EXERCISE PROMPT:
The word "PAPA" marks the lines to copy; find all of them in the entries below.

(Saved entries)
%%

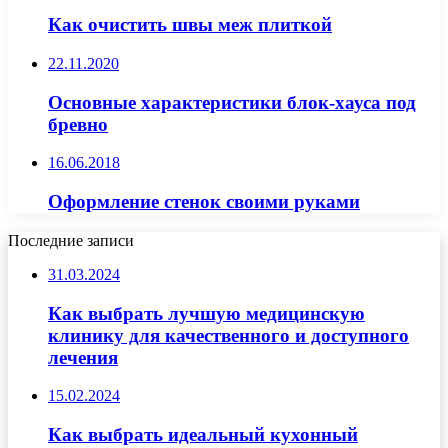
Как очистить швы меж плиткой
22.11.2020
Основные характеристики блок-хауса под
бревно
16.06.2018
Оформление стенок своими руками
Последние записи
31.03.2024
Как выбрать лучшую медицинскую
клинику для качественного и доступного
лечения
15.02.2024
Как выбрать идеальный кухонный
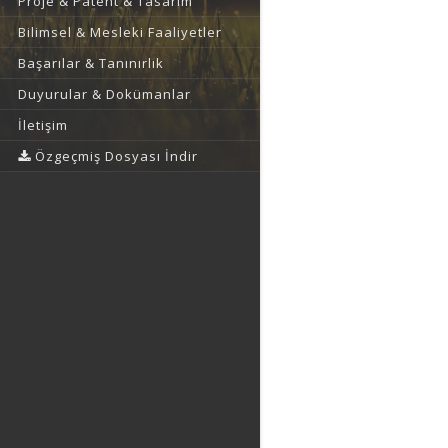
Proje & Patent & Tasarım
Bilimsel & Mesleki Faaliyetler
Başarılar & Tanınırlık
Duyurular & Dokümanlar
İletişim
Özgeçmiş Dosyası İndir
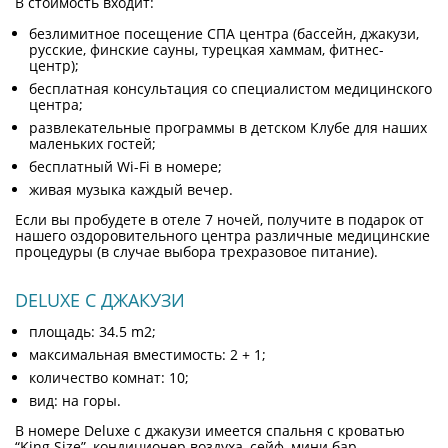
В стоимость входит:
безлимитное посещение СПА центра (бассейн, джакузи,
русские, финские сауны, турецкая хаммам, фитнес-
центр);
бесплатная консультация со специалистом медицинского
центра;
развлекательные программы в детском Клубе для наших
маленьких гостей;
бесплатный Wi-Fi в номере;
живая музыка каждый вечер.
Если вы пробудете в отеле 7 ночей, получите в подарок от
нашего оздоровительного центра различные медицинские
процедуры (в случае выбора трехразовое питание).
DELUXE С ДЖАКУЗИ
площадь: 34.5 m2;
максимальная вместимость: 2 + 1;
количество комнат: 10;
вид: на горы.
В номере Deluxe с джакузи имеется спальня с кроватью
“King Size”, кондиционер воздуха, сейф, мини бар,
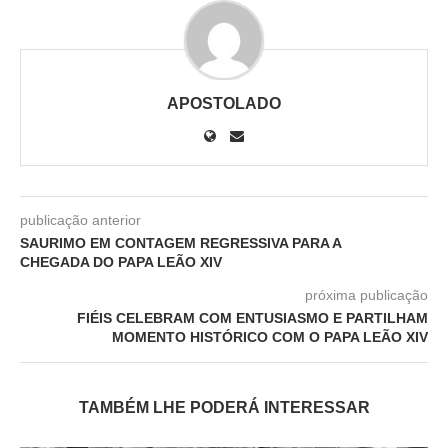
APOSTOLADO
publicação anterior
SAURIMO EM CONTAGEM REGRESSIVA PARA A
CHEGADA DO PAPA LEÃO XIV
próxima publicação
FIÉIS CELEBRAM COM ENTUSIASMO E PARTILHAM
MOMENTO HISTÓRICO COM O PAPA LEÃO XIV
TAMBÉM LHE PODERÁ INTERESSAR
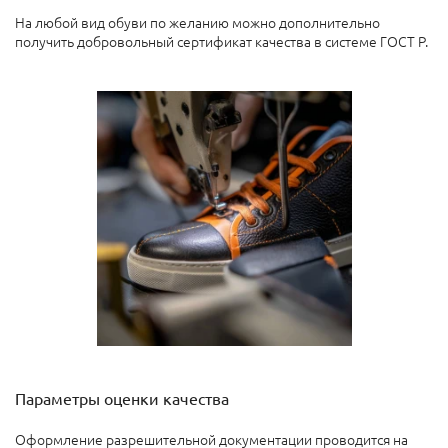
На любой вид обуви по желанию можно дополнительно
получить добровольный сертификат качества в системе ГОСТ Р.
Параметры оценки качества
Оформление разрешительной документации проводится на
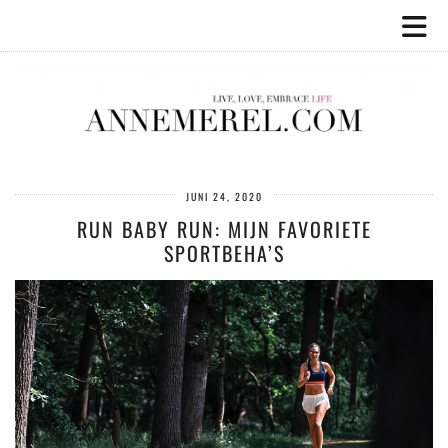
JUNI 24, 2020
RUN BABY RUN: MIJN FAVORIETE
SPORTBEHA’S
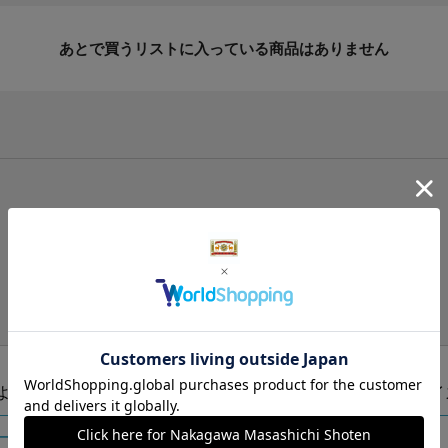
あとで買うリストに入っている商品はありません
手提げ袋（有料）はこちら
S・M・Lの3つサイズをご用意しております。
ズより当店にお任せ
Sサイ
ートに入れる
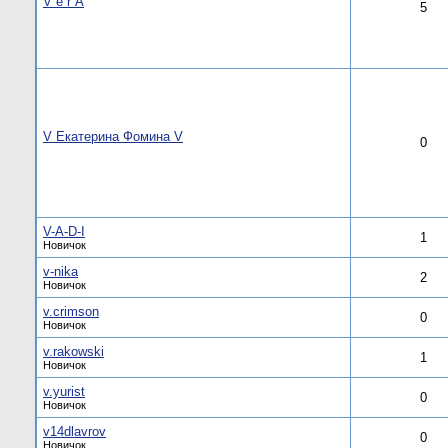
V е r А
5
V Екатерина Фомина V
0
V-A-D-I
1
Новичок
v-nika
2
Новичок
v.crimson
0
Новичок
v.rakowski
1
Новичок
v.yurist
0
Новичок
v14dlavrov
0
Новичок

%%

SOLUTION FOR THIS EXERCISE:
CHEGADA DO PAPA LEÃO XIV
MOMENTO HISTÓRICO COM O PAPA LEÃO XIV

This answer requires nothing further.